Peng Yi-hang is a contemporary artist specializing in conceptual photography. His work explores the essence of the photographic medium, spiritual belief systems, and local cultural phenomena. The resulting images challenge perception and make the invisible visible.
His artistic practice began with the series Midnight Stroll, a meditative nighttime photo series that later evolved into Ghost Park. Over a span of six years, he collected animal statues across Taiwan, photographing them with large-format cameras and long exposures, illuminating them at night with flashlights to breathe ghostly life into them – capturing scenes invisible to the naked eye. In Ghost in the Shell, he portrays museum exhibits of traditional Taiwanese glove puppets in their backstage state, revealing their hidden existence before the performance.

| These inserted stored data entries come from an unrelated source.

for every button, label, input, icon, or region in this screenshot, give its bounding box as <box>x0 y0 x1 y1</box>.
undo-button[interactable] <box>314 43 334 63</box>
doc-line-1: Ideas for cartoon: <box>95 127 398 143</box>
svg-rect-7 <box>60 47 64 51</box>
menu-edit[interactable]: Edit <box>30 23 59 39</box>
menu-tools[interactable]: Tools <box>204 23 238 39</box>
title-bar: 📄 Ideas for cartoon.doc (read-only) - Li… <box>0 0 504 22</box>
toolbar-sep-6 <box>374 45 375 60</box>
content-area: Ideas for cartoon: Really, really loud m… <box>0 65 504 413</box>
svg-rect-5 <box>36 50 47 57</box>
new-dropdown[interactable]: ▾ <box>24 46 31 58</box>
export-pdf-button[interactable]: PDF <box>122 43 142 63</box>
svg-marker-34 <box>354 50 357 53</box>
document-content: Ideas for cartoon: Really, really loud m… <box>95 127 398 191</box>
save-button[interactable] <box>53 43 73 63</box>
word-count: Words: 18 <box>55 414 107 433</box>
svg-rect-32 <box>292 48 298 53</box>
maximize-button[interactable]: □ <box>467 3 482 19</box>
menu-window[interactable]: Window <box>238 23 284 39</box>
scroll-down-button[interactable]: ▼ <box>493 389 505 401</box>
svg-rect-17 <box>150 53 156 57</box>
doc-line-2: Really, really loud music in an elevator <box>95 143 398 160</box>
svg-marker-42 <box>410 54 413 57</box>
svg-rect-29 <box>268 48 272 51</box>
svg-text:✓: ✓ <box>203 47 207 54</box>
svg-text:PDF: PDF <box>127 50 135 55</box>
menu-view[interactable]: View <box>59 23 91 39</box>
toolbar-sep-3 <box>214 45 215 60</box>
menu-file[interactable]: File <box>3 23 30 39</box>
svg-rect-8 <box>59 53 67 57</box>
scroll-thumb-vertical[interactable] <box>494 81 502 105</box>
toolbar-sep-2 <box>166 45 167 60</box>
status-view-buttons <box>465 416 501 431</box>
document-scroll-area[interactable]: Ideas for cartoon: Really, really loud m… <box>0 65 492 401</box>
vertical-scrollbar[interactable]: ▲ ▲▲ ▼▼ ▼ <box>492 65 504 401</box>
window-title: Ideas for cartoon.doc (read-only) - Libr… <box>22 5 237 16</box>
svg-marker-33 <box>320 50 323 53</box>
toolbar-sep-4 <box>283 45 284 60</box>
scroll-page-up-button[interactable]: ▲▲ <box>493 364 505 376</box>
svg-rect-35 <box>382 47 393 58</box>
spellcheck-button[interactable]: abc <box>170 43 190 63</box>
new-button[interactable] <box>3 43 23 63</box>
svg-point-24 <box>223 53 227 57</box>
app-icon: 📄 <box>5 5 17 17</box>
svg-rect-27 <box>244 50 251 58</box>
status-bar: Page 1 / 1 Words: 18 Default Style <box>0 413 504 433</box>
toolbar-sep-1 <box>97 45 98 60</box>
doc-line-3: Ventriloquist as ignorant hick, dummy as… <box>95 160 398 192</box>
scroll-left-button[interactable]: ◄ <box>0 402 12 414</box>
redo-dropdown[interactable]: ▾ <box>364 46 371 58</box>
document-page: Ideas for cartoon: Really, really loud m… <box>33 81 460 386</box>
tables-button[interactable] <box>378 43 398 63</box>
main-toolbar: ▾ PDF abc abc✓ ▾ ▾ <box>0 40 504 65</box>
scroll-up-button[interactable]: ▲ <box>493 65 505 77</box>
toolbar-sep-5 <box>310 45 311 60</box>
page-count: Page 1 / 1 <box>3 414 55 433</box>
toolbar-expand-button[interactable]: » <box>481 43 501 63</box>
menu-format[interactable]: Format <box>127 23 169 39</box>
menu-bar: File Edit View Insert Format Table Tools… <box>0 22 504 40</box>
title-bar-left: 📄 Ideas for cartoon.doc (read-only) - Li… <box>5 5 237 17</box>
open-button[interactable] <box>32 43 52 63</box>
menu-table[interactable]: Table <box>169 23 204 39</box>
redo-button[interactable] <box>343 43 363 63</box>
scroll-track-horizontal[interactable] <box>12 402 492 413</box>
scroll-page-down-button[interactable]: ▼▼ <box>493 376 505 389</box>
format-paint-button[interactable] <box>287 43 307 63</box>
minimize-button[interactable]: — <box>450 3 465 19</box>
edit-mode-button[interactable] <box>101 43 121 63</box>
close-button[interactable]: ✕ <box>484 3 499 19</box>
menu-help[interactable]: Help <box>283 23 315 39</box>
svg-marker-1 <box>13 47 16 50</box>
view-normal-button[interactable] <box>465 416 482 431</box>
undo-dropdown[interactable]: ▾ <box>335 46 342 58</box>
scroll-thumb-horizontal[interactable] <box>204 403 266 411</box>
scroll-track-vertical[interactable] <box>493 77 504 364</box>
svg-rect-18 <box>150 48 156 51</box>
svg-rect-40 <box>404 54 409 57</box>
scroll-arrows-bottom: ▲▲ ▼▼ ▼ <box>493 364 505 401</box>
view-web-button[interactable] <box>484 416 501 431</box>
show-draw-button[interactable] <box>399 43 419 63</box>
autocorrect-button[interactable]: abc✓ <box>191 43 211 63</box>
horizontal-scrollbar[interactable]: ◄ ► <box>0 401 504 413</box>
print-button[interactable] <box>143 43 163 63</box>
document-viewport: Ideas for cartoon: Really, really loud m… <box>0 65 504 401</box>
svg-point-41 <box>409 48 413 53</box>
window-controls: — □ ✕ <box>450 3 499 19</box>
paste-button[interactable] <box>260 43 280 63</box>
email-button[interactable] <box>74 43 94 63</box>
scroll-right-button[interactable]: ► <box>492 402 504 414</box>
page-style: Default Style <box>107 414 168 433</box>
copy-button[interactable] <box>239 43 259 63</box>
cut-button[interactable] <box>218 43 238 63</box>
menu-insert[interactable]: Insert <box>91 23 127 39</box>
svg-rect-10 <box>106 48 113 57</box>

The series Noise is an experiment in photography without light: digital cameras are placed in sealed boxes, overheat, and produce random signal distortions – an exploration of the question whether photography is possible without light. Picnic and Thanks God reflect his observations of artificial nature and Taiwanese folk beliefs: the former examines landscape simulations and Feng Shui elements in commercial spaces; the latter documents carriers of so-called “ghost chairs,” whose bodies bear the traces of years of religious devotion.
During his international residencies, he expanded his observations to socio-cultural phenomena – as seen in the series The Wall, which depicts precisely trimmed high hedges in front of German villas: symbols of privacy and a strong sense of order.